D'instinct nous nous dirigeons plus facilement vers un visage souriant que vers un visage renfrogné si nous avons besoin d'aborder quelqu'un pour obtenir une information ou un renseignement... Tout simplement parce que, soumis au principe de plaisir, nous cherchons par tous les moyens à éviter le déplaisir et la souffrance.

Offrir sa propre joie au monde, est un cadeau inestimable pour ceux qui le reçoivent...
Naturellement, nous ne nageons pas toujours en pleine euphorie...
La vie nous balade parfois comme une balle de flipper entre des états d'âme très contradictoires, mais nous avons toujours le choix de décider comment réagir aux évènements qui se présentent à nous...

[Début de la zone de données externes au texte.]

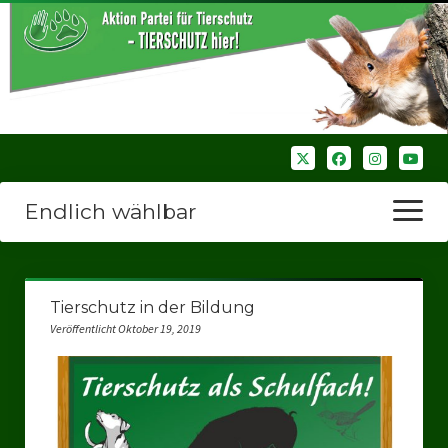
Endlich wählbar
Menü
öffnen
Startseite
Tierschutz in der Bildung
Wir über uns
Veröffentlicht Oktober 19, 2019
Unsere Verbände
Bezirksverbände
Bezirksverband Ruhrparlamenrt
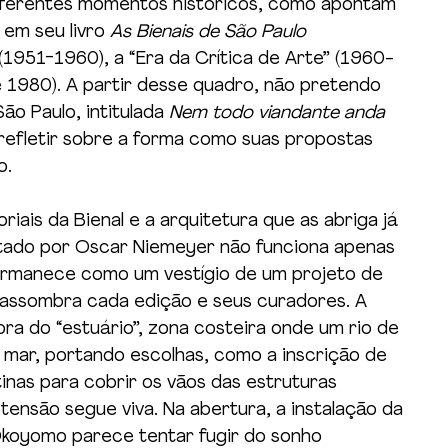
 diferentes momentos históricos, como apontam  
em seu livro 
As Bienais de São Paulo 
(1951-1960), a “Era da Crítica de Arte” (1960-
e 1980). A partir desse quadro, não pretendo 
ão Paulo, intitulada 
Nem todo viandante anda 
e refletir sobre a forma como suas propostas 
o.
iais da Bienal e a arquitetura que as abriga já 
etado por Oscar Niemeyer não funciona apenas 
ermanece como um vestígio de um projeto de 
 assombra cada edição e seus curadores. A 
ra do “estuário”, zona costeira onde um rio de 
mar, portando escolhas, como a inscrição de 
tinas para cobrir os vãos das estruturas 
tensão segue viva. Na abertura, a instalação da 
 Okoyomo parece tentar fugir do sonho 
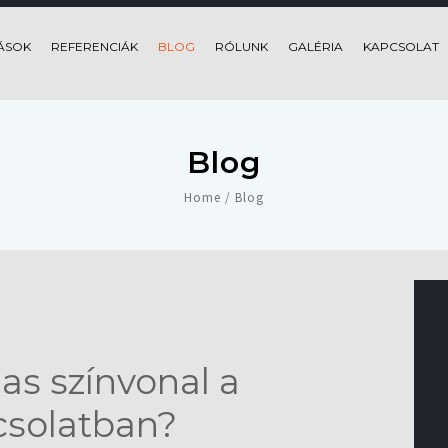
ÁSOK
REFERENCIÁK
BLOG
RÓLUNK
GALÉRIA
KAPCSOLAT
Blog
Home / Blog
as színvonal a
csolatban?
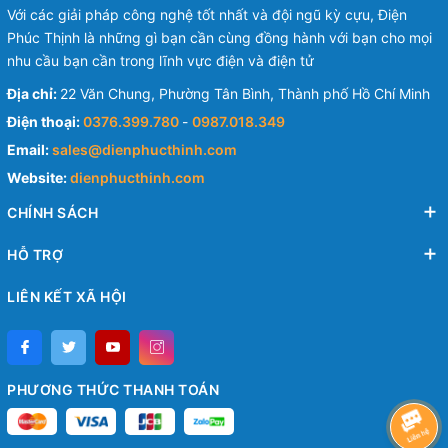
Với các giải pháp công nghệ tốt nhất và đội ngũ kỳ cựu, Điện
Phúc Thịnh là những gì bạn cần cùng đồng hành với bạn cho mọi
nhu cầu bạn cần trong lĩnh vực điện và điện tử
Địa chỉ:
22 Văn Chung, Phường Tân Bình, Thành phố Hồ Chí Minh
Điện thoại:
0376.399.780
-
0987.018.349
Email:
sales@dienphucthinh.com
Website:
dienphucthinh.com
CHÍNH SÁCH
HỖ TRỢ
LIÊN KẾT XÃ HỘI
PHƯƠNG THỨC THANH TOÁN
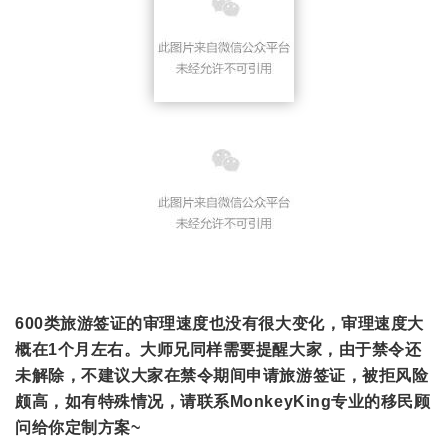
600类旅游签证的审理速度也没有很大变化，审理速度大
概在1个月左右。大师兄同样需要提醒大家，由于禁令还
未解除，不建议大家在禁令期间申请旅游签证，被拒风险
颇高，如有特殊情况，请联系MonkeyKing专业的移民顾
问给你定制方案~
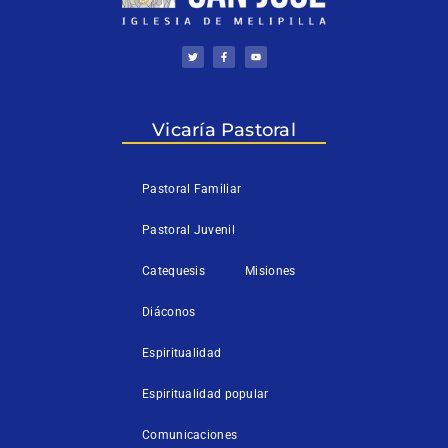
T
F
Y
w
a
o
i
c
u
t
e
t
t
b
u
e
o
b
r
o
e
k
Vicaría Pastoral
-
f
Pastoral Familiar
Pastoral Juvenil
Catequesis
Misiones
Diáconos
Espiritualidad
Espiritualidad popular
Comunicaciones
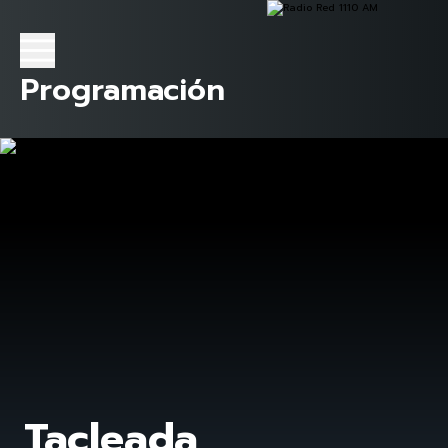
Programación
Tacleada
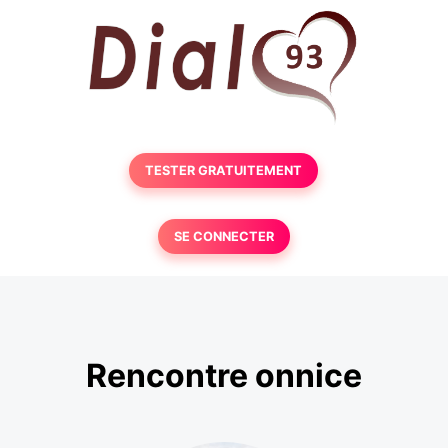
TESTER GRATUITEMENT
SE CONNECTER
Rencontre onnice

Le bonheur n'a pas de définition, c'est un état ressenti individuellement, mais plus que cela, c'est un état d'esprit qui le rend possible... ou non...
Comment peut-on espérer rendre qui que ce soit heureux, si l'on n'a pas soi-même cette envie de voir la vie du bon côté ?...
Le meilleur enseignement est toujours celui par l'exemple, et le bonheur n'y échappe pas...
Etre attentif à son propre bonheur est ainsi une attitude très altruiste, puisque par ricochet, elle éclaboussera aussi la vie des autres...

Personne n'a réellement besoin de conseil pour avancer dans sa vie, surtout ceux que l'on ne sollicite pas... mais on a tous besoin de chaleur, d'écoute, de bien-être, de détente, de sens, de buts à définir...
La compagnie de personnes heureuses de vivre est d'un réconfort beaucoup plus grand que tous les conseils ou mises en garde du monde... La sérénité qui se dégage des gens heureux balaie tous les petits tracas inutiles, qui nous font parfois l'humeur maussade, sans que cela soit réellement justifié.

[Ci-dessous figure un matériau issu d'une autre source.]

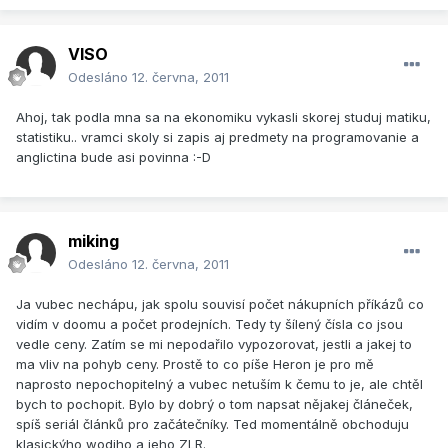
VISO
Odesláno
12. června, 2011
Ahoj, tak podla mna sa na ekonomiku vykasli skorej studuj matiku,
statistiku.. vramci skoly si zapis aj predmety na programovanie a
anglictina bude asi povinna :-D
miking
Odesláno
12. června, 2011
Ja vubec nechápu, jak spolu souvisí počet nákupních příkázů co
vidím v doomu a počet prodejních. Tedy ty šílený čísla co jsou
vedle ceny. Zatím se mi nepodařilo vypozorovat, jestli a jakej to
ma vliv na pohyb ceny. Prostě to co píše Heron je pro mě
naprosto nepochopitelný a vubec netuším k čemu to je, ale chtěl
bych to pochopit. Bylo by dobrý o tom napsat nějakej článeček,
spíš seriál článků pro začátečníky. Ted momentálně obchoduju
klasickýho wodiho a jeho ZLR.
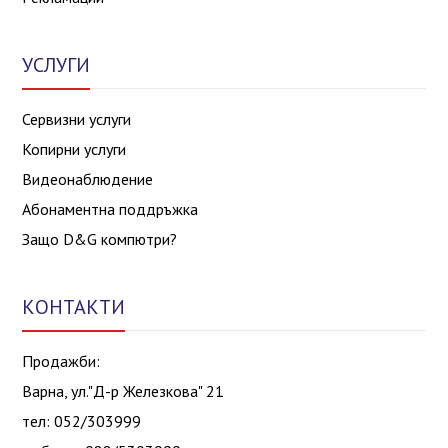
УСЛУГИ
Сервизни услуги
Копирни услуги
Видеонаблюдение
Абонаментна поддръжка
Защо D&G компютри?
КОНТАКТИ
Продажби:
Варна, ул."Д-р Железкова" 21
тел: 052/303999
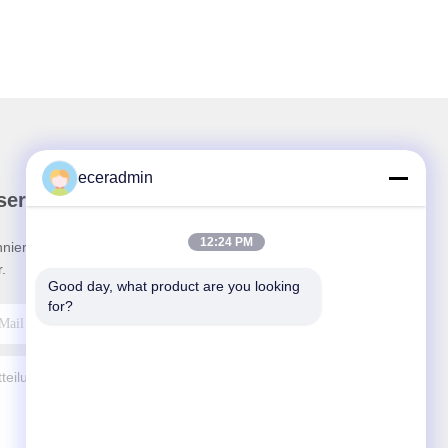
eceradmin
ser Newsletter
12:24 PM
nieren Sie unseren Newsletter für Rabatte und
.
Good day, what product are you looking 
for?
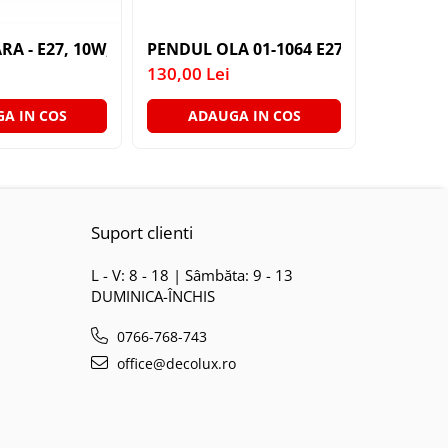
 E27 1X60W 76X24X24CM
52-45A 3X40W E27
RA - E27, 10W, 820LM, 6500K (BAX 10 BUCATI - 35LEI)
PENDUL OLA 01-1064 E27 1X40W WH D
PLAFONI
130,00 Lei
200,00 L
A IN COS
ADAUGA IN COS
ADA
Suport clienti
L - V: 8 - 18 | Sâmbăta: 9 - 13
DUMINICA-ÎNCHIS
0766-768-743
office@decolux.ro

Etre heureux ne se programme pas, ni dans le temps ni dans l'espace... ça se décide... et il n'y a jamais de moment meilleur ou pire pour en faire l'expérience, à tous moments nous pouvons nous y adonner sans honte ni culpabilité...
Il est des personnes qui censurent leur bonheur, parce que leur conception manichéenne de l'enchainement des évènements les pousse à penser qu'à tout bonheur, malheur égal suivra...
C'est mal apprécier la nature du bonheur, qui n'est rien d'autre qu'une auto programmation positive de nos réactions, face à ce que le monde extérieur nous renvoie...

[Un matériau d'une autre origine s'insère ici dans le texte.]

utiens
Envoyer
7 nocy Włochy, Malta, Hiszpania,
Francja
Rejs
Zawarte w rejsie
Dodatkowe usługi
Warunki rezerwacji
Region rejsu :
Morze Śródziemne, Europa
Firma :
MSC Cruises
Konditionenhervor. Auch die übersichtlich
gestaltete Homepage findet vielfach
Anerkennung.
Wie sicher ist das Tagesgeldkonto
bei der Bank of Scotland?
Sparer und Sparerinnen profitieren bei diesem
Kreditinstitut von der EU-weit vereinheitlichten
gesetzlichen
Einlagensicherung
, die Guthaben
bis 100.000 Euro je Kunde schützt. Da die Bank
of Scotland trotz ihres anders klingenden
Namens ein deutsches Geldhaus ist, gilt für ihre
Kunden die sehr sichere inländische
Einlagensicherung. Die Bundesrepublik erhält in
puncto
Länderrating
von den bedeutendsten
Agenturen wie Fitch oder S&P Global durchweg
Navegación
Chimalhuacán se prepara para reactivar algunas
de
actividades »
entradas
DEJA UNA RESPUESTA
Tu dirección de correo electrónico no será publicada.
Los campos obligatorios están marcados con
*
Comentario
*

Nous ne sommes pas des pions, des choses issues d'on ne sait quel néant et sans libre arbitre, nous sommes responsables de notre façon de réagir et avons toujours plusieurs choix, même quand nous nous sentons acculés à réagir d'une certaine manière... parce que c'est celle que nous connaissons, que nous avons apprise, ou le plus souvent expérimentée...
Nous n'avons pas seulement le droit d'être heureux, mais nous en avons aussi le devoir, si nous voulons évoluer dans un monde plus agréable et plus accueillant...
Le bonheur a cette qualité rare, que plus on le partage plus il grandit... et que la contamination de toute une assemblée par un fou rire est une affection que l'on aimerait voir se répandre plus souvent...

Efforçons-nous tous ,de cultiver nos propres plants de bonheur, comme s'il s'agissait de plantes rares, pour que les vents de la vie en dispersent les graines partout autour de nous... ...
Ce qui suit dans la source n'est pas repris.